In the copy you make, keep each entry exactly as it is and leave out all images.

== Segment start ==

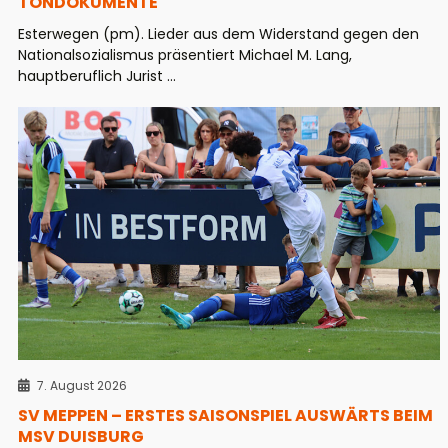
TONDOKUMENTE
Esterwegen (pm). Lieder aus dem Widerstand gegen den
Nationalsozialismus präsentiert Michael M. Lang,
hauptberuflich Jurist ...
7. August 2026
SV MEPPEN – ERSTES SAISONSPIEL AUSWÄRTS BEIM
MSV DUISBURG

== Segment end ==

**Reply:**
TONDOKUMENTE
Esterwegen (pm). Lieder aus dem Widerstand gegen den
Nationalsozialismus präsentiert Michael M. Lang,
hauptberuflich Jurist ...
7. August 2026
SV MEPPEN – ERSTES SAISONSPIEL AUSWÄRTS BEIM
MSV DUISBURG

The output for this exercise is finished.